ICLR 2026 LLM/NLP Meta-RL LLM Agent Exploration & Exploitation Multi-turn Interaction Cross-episode Training Self-reflection

Meta-RL Induces Exploration in Language Agents¶

Conference: ICLR 2026 arXiv: 2512.16848 Code: mlbio-epfl/LaMer Area: LLM/NLP Keywords: Meta-RL, LLM Agent, Exploration & Exploitation, Multi-turn Interaction, Cross-episode Training, Self-reflection

TL;DR¶

This paper proposes LaMer, a framework that introduces Meta-Reinforcement Learning (Meta-RL) into LLM agent training. By optimizing rewards across episodes and enabling context-based policy adaptation via self-reflection, LaMer equips language agents with active exploration capabilities, achieving absolute performance gains of 11%, 14%, and 19% on Sokoban, MineSweeper, and Webshop, respectively.

Background & Motivation¶

State of the Field¶

LLMs have progressively transitioned from dialogue systems toward decision-making agents (e.g., ReAct, Reflexion), capable of interacting with environments through multi-turn text observation–action loops. However, existing RL-trained LLM agents suffer from a fundamental limitation: the absence of active exploration.
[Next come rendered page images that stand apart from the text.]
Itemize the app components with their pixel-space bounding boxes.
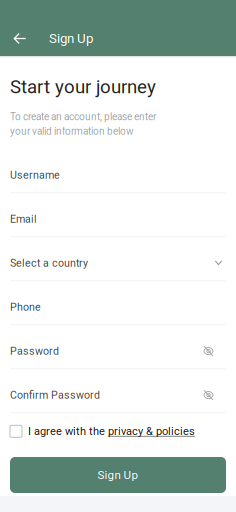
staticText: Start your journey (10, 76, 156, 98)
button[interactable]: Select a country (10, 237, 226, 281)
staticText: Phone (10, 301, 41, 313)
button[interactable]: Password (10, 325, 226, 369)
button[interactable]: I agree with the privacy & policies (10, 423, 226, 439)
button[interactable]: Username (10, 149, 226, 193)
staticText: Sign Up (98, 468, 138, 482)
button[interactable]: Sign Up (10, 457, 226, 493)
staticText: Email (10, 213, 37, 225)
staticText: Select a country (10, 257, 88, 269)
button[interactable]: Confirm Password (10, 369, 226, 413)
button[interactable]: Email (10, 193, 226, 237)
staticText: Username (10, 169, 60, 181)
button[interactable]: Back (9, 28, 31, 50)
button[interactable]: Phone (10, 281, 226, 325)
staticText: I agree with the privacy & policies (28, 425, 195, 438)
staticText: Password (10, 345, 59, 357)
staticText: Sign Up (49, 31, 93, 46)
staticText: To create an account, please enter your … (10, 111, 156, 137)
staticText: Confirm Password (10, 389, 100, 401)
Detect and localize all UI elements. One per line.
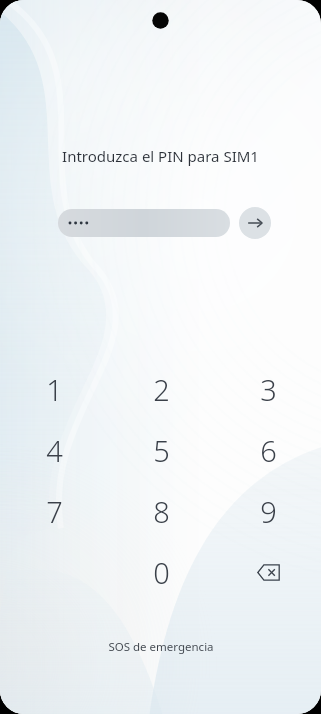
staticText: 5 bbox=[153, 431, 170, 470]
staticText: 2 bbox=[153, 370, 170, 409]
button[interactable]: 3 bbox=[239, 360, 297, 418]
button[interactable]: 0 bbox=[132, 543, 190, 601]
button[interactable]: 1 bbox=[25, 360, 83, 418]
button[interactable] bbox=[58, 209, 230, 237]
button[interactable]: 2 bbox=[132, 360, 190, 418]
staticText: 4 bbox=[46, 431, 63, 470]
staticText: 6 bbox=[260, 431, 277, 470]
button[interactable]: 5 bbox=[132, 421, 190, 479]
staticText: 7 bbox=[46, 492, 63, 531]
button[interactable]: 7 bbox=[25, 482, 83, 540]
button[interactable]: SOS de emergencia bbox=[94, 634, 228, 660]
button[interactable]: 4 bbox=[25, 421, 83, 479]
staticText: 8 bbox=[153, 492, 170, 531]
button[interactable]: 8 bbox=[132, 482, 190, 540]
button[interactable]: 9 bbox=[239, 482, 297, 540]
button[interactable]: Aceptar bbox=[239, 207, 271, 239]
button[interactable]: 6 bbox=[239, 421, 297, 479]
staticText: 9 bbox=[260, 492, 277, 531]
staticText: 1 bbox=[46, 370, 63, 409]
staticText: Introduzca el PIN para SIM1 bbox=[0, 146, 321, 166]
staticText: 3 bbox=[260, 370, 277, 409]
button[interactable]: Borrar bbox=[242, 546, 294, 598]
staticText: SOS de emergencia bbox=[108, 639, 214, 655]
staticText: 0 bbox=[153, 553, 170, 592]
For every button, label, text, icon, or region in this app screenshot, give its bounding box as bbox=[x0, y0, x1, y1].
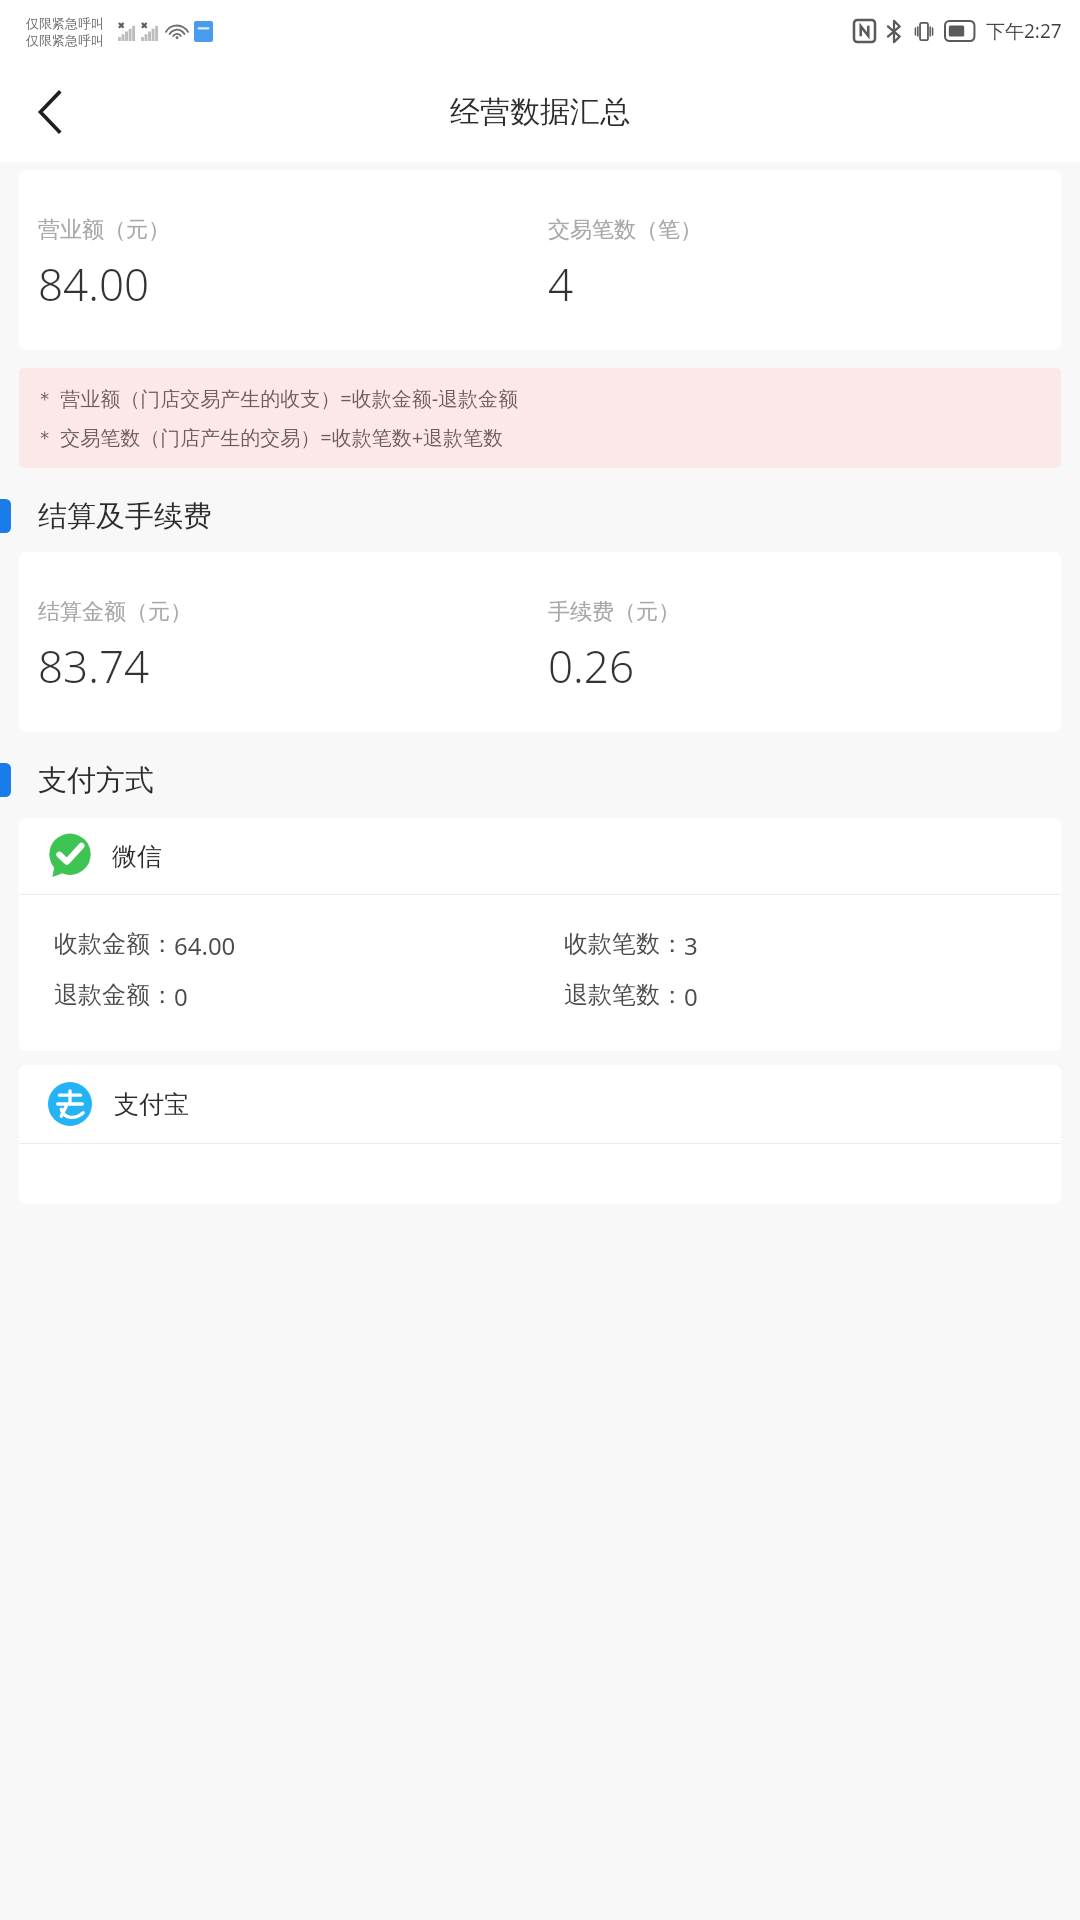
button[interactable]: 营业额（元） bbox=[19, 170, 1061, 350]
staticText: 营业额（元） bbox=[38, 216, 170, 244]
staticText: 64.00 bbox=[174, 929, 236, 962]
staticText: 0 bbox=[174, 980, 188, 1013]
staticText: 收款金额： bbox=[54, 929, 174, 959]
staticText: 退款金额： bbox=[54, 980, 174, 1010]
staticText: ＊ 交易笔数（门店产生的交易）=收款笔数+退款笔数 bbox=[35, 424, 504, 451]
staticText: 84.00 bbox=[38, 254, 150, 314]
staticText: 微信 bbox=[112, 841, 162, 872]
staticText: 支付方式 bbox=[38, 762, 154, 799]
staticText: ＊ 营业额（门店交易产生的收支）=收款金额-退款金额 bbox=[35, 385, 519, 412]
staticText: 退款笔数： bbox=[564, 980, 684, 1010]
staticText: 交易笔数（笔） bbox=[548, 216, 702, 244]
staticText: 下午2:27 bbox=[986, 18, 1062, 44]
staticText: 3 bbox=[684, 929, 698, 962]
staticText: 收款笔数： bbox=[564, 929, 684, 959]
staticText: 0 bbox=[684, 980, 698, 1013]
button[interactable]: 结算金额（元） bbox=[19, 552, 1061, 732]
staticText: 0.26 bbox=[548, 636, 635, 696]
staticText: 经营数据汇总 bbox=[450, 93, 630, 131]
button[interactable]: 微信 bbox=[19, 818, 1061, 1051]
staticText: 手续费（元） bbox=[548, 598, 680, 626]
staticText: 83.74 bbox=[38, 636, 150, 696]
staticText: 结算及手续费 bbox=[38, 498, 212, 535]
button[interactable]: 支付宝 bbox=[19, 1065, 1061, 1204]
staticText: 仅限紧急呼叫 bbox=[26, 15, 104, 31]
button[interactable]: Back bbox=[14, 76, 86, 148]
staticText: 仅限紧急呼叫 bbox=[26, 32, 104, 48]
staticText: 4 bbox=[548, 254, 574, 314]
staticText: 支付宝 bbox=[114, 1089, 189, 1120]
staticText: 结算金额（元） bbox=[38, 598, 192, 626]
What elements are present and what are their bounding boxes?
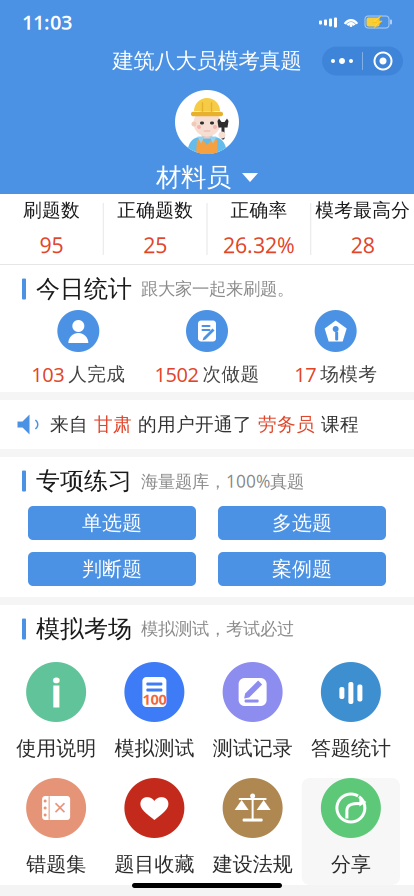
staticText: ✕: [53, 798, 68, 818]
staticText: 25: [143, 231, 167, 259]
button[interactable]: 多选题: [218, 506, 386, 540]
staticText: 模拟测试，考试必过: [141, 618, 294, 640]
staticText: 103: [31, 361, 64, 388]
staticText: 单选题: [82, 511, 142, 535]
button[interactable]: 测试记录: [204, 662, 302, 769]
staticText: 28: [351, 231, 375, 259]
button[interactable]: 答题统计: [302, 662, 400, 769]
staticText: 100: [142, 689, 166, 709]
staticText: 刷题数: [23, 199, 80, 222]
staticText: 1502: [154, 361, 198, 388]
button[interactable]: More: [322, 46, 403, 76]
staticText: 多选题: [272, 511, 332, 535]
staticText: 今日统计: [36, 274, 132, 304]
staticText: 甘肃: [94, 413, 132, 436]
staticText: 跟大家一起来刷题。: [141, 278, 294, 300]
staticText: ⚡: [370, 15, 384, 29]
button[interactable]: 题目收藏: [105, 778, 203, 885]
button[interactable]: 案例题: [218, 552, 386, 586]
staticText: 建设法规: [213, 852, 293, 877]
button[interactable]: 建设法规: [204, 778, 302, 885]
button[interactable]: 材料员: [156, 78, 258, 193]
staticText: 来自: [50, 413, 94, 436]
staticText: 场模考: [320, 363, 377, 386]
staticText: 课程: [315, 413, 359, 436]
staticText: 11:03: [22, 9, 72, 35]
staticText: 专项练习: [36, 466, 132, 496]
staticText: 答题统计: [311, 736, 391, 761]
staticText: 95: [39, 231, 63, 259]
button[interactable]: 分享: [302, 778, 400, 885]
staticText: 正确率: [230, 199, 287, 222]
staticText: 测试记录: [213, 736, 293, 761]
button[interactable]: i: [7, 662, 105, 769]
staticText: 次做题: [202, 363, 260, 386]
staticText: 人完成: [68, 363, 125, 386]
button[interactable]: 判断题: [28, 552, 196, 586]
staticText: 建筑八大员模考真题: [112, 48, 302, 74]
button[interactable]: 单选题: [28, 506, 196, 540]
staticText: 使用说明: [16, 736, 96, 761]
staticText: 模拟考场: [36, 614, 132, 644]
button[interactable]: ✕: [7, 778, 105, 885]
staticText: 的用户开通了: [132, 413, 258, 436]
staticText: 判断题: [82, 557, 142, 581]
staticText: 材料员: [156, 162, 231, 193]
button[interactable]: 100: [105, 662, 203, 769]
staticText: 劳务员: [258, 413, 315, 436]
staticText: 17: [294, 361, 316, 388]
staticText: 分享: [331, 852, 371, 877]
staticText: 题目收藏: [114, 852, 194, 877]
staticText: i: [50, 665, 62, 718]
staticText: 错题集: [26, 852, 86, 877]
staticText: 案例题: [272, 557, 332, 581]
staticText: 海量题库，100%真题: [141, 470, 304, 492]
staticText: 模考最高分: [315, 199, 410, 222]
staticText: 26.32%: [223, 231, 295, 259]
staticText: 模拟测试: [114, 736, 194, 761]
staticText: 正确题数: [117, 199, 193, 222]
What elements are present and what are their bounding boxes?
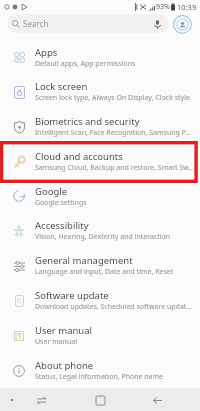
button[interactable]: Biometrics and security — [0, 109, 200, 144]
button[interactable]: Voice search — [149, 16, 165, 32]
staticText: Apps — [35, 46, 58, 59]
button[interactable]: Google — [0, 179, 200, 213]
button[interactable]: User manual — [0, 318, 200, 353]
staticText: User manual — [35, 324, 92, 337]
staticText: Google — [35, 185, 68, 198]
button[interactable]: General management — [0, 248, 200, 283]
button[interactable]: Lock screen — [0, 74, 200, 109]
button[interactable]: About phone — [0, 353, 200, 388]
staticText: User manual — [35, 337, 77, 347]
button[interactable]: Recents — [33, 392, 49, 408]
button[interactable]: Search — [7, 14, 169, 33]
button[interactable]: Accessibility — [0, 213, 200, 248]
staticText: Lock screen — [35, 80, 88, 93]
staticText: 93% — [156, 2, 170, 12]
button[interactable]: Home — [92, 392, 108, 408]
staticText: Default apps, App permissions — [35, 59, 136, 69]
staticText: Status, Legal information, Phone name — [35, 372, 164, 382]
button[interactable]: Cloud and accounts — [0, 144, 200, 179]
staticText: About phone — [35, 359, 94, 372]
staticText: Cloud and accounts — [35, 150, 123, 163]
button[interactable]: Apps — [0, 40, 200, 74]
staticText: General management — [35, 254, 133, 267]
staticText: 10:39 — [177, 2, 197, 12]
button[interactable]: Account — [172, 14, 192, 34]
button[interactable]: Software update — [0, 283, 200, 318]
staticText: Accessibility — [35, 219, 89, 232]
staticText: Intelligent Scan, Face Recognition, Sams… — [35, 128, 191, 138]
button[interactable]: Back — [149, 392, 165, 408]
staticText: Download updates, Scheduled software upd… — [35, 302, 195, 312]
staticText: Software update — [35, 289, 109, 302]
staticText: Language and input, Date and time, Reset — [35, 267, 174, 277]
staticText: Biometrics and security — [35, 115, 140, 128]
staticText: Search — [23, 18, 49, 29]
staticText: Samsung Cloud, Backup and restore, Smart… — [35, 163, 195, 173]
staticText: Google settings — [35, 198, 87, 208]
staticText: Screen lock type, Always On Display, Clo… — [35, 93, 190, 103]
staticText: Vision, Hearing, Dexterity and interacti… — [35, 232, 171, 242]
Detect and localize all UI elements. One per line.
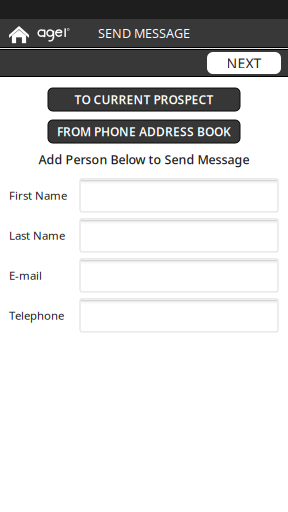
button[interactable]: FROM PHONE ADDRESS BOOK [48, 120, 240, 143]
staticText: NEXT [226, 54, 262, 73]
button[interactable]: NEXT [207, 52, 281, 74]
button[interactable]: Home [0, 19, 76, 47]
button[interactable]: TO CURRENT PROSPECT [48, 88, 240, 111]
staticText: Add Person Below to Send Message [38, 151, 250, 168]
staticText: FROM PHONE ADDRESS BOOK [57, 123, 231, 140]
staticText: Last Name [9, 228, 65, 243]
staticText: E-mail [9, 268, 42, 283]
staticText: First Name [9, 188, 67, 203]
staticText: SEND MESSAGE [98, 24, 190, 42]
staticText: TO CURRENT PROSPECT [74, 91, 214, 108]
staticText: Telephone [9, 308, 64, 323]
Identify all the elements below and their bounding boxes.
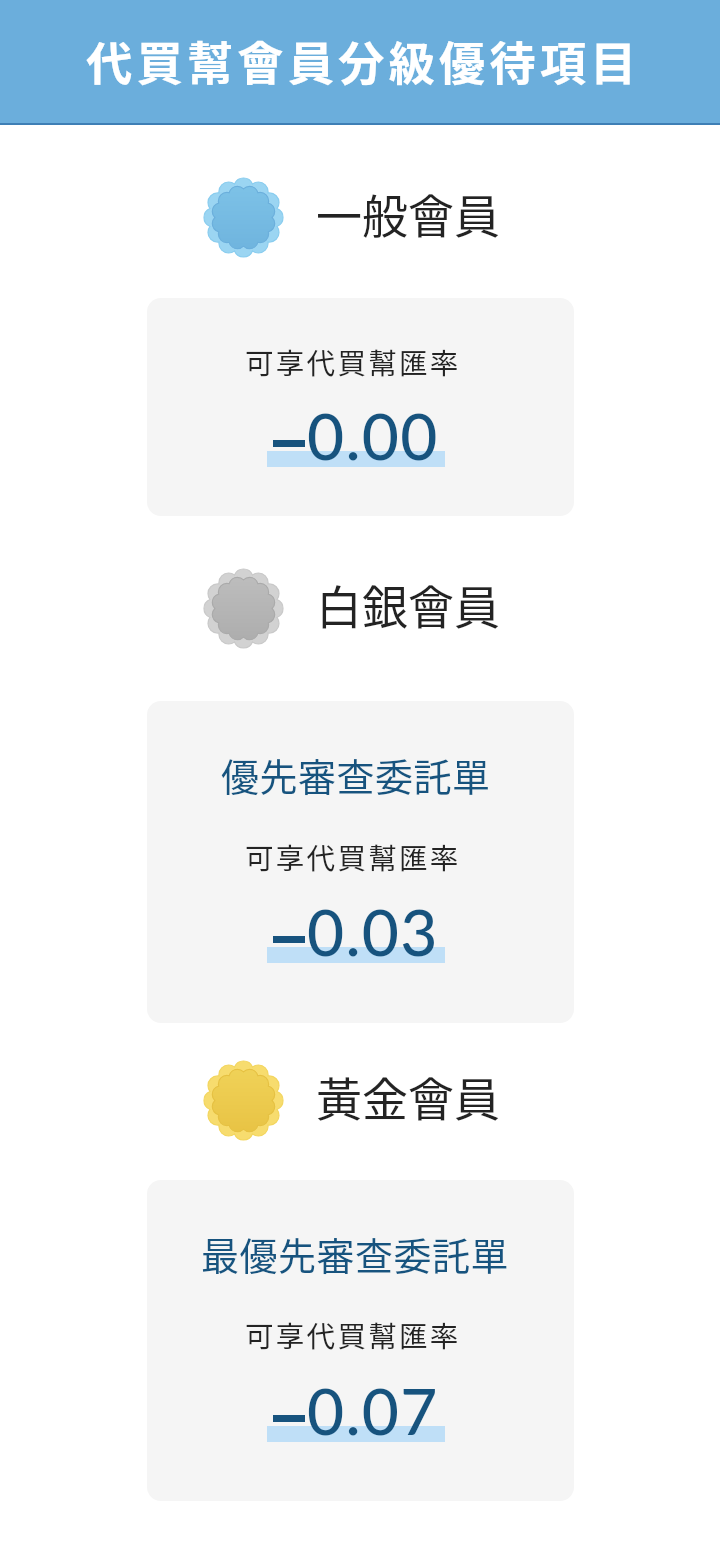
staticText: 0.03 bbox=[307, 893, 439, 970]
staticText: 可享代買幫匯率 bbox=[245, 836, 461, 877]
button[interactable]: Silver member tier bbox=[0, 569, 712, 648]
staticText: 最優先審查委託單 bbox=[201, 1226, 510, 1281]
staticText: 優先審查委託單 bbox=[221, 747, 491, 802]
button[interactable]: 優先審查委託單 bbox=[147, 701, 574, 1023]
staticText: 黃金會員 bbox=[316, 1063, 500, 1130]
staticText: 一般會員 bbox=[316, 180, 500, 247]
staticText: 可享代買幫匯率 bbox=[245, 1314, 461, 1355]
staticText: 代買幫會員分級優待項目 bbox=[86, 27, 641, 94]
staticText: 0.07 bbox=[307, 1372, 439, 1449]
button[interactable]: 最優先審查委託單 bbox=[147, 1180, 574, 1501]
staticText: 白銀會員 bbox=[316, 571, 500, 638]
button[interactable]: General member tier bbox=[0, 178, 712, 257]
staticText: 可享代買幫匯率 bbox=[245, 341, 461, 382]
button[interactable]: 可享代買幫匯率 bbox=[147, 298, 574, 516]
button[interactable]: Gold member tier bbox=[0, 1061, 712, 1140]
staticText: 0.00 bbox=[307, 397, 439, 474]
In tasks requiring trial-and-error learning, agents tend to converge prematurely to suboptimal policies, failing to systematically explore and adapt to new environments as humans do.

Limitations of Prior Work¶

Prompting-based methods (Zero-shot, ReAct, Reflexion): rely on frozen LLMs, exhibit limited exploratory behavior, and have low performance ceilings.

Standard RL training (PPO, GRPO, GiGPO): each episode is sampled independently with a fixed policy, precluding test-time adaptation through trial and error.

Offline distillation methods: depend on offline data, enabling imitation rather than active exploration; predominantly focus on single-turn reasoning rather than multi-turn agent tasks.

Core Idea¶

Multi-turn tasks typically yield sparse success signals only at the end of an episode. By treating multiple episodes as a single trial, the exploration–exploitation trade-off naturally becomes a cross-episode RL problem—precisely the framework of Meta-RL. Training across multiple distinct but related environments compels the agent to learn generalizable exploration strategies.

Method¶

Overall Architecture¶

LaMer (LLM Agent with Meta-RL) consists of two core components:

Cross-episode training framework: encourages the agent to explore in early episodes and exploit accumulated experience in subsequent ones.
Context-based policy adaptation via self-reflection: enables policy adaptation through textual reflection in context, without gradient updates.

Cross-episode Training¶

Each trial consists of \(N\) sequentially ordered episodes:

\[\mathcal{T} = (\tau^{(0)}, \tau^{(1)}, \dots, \tau^{(N-1)})\]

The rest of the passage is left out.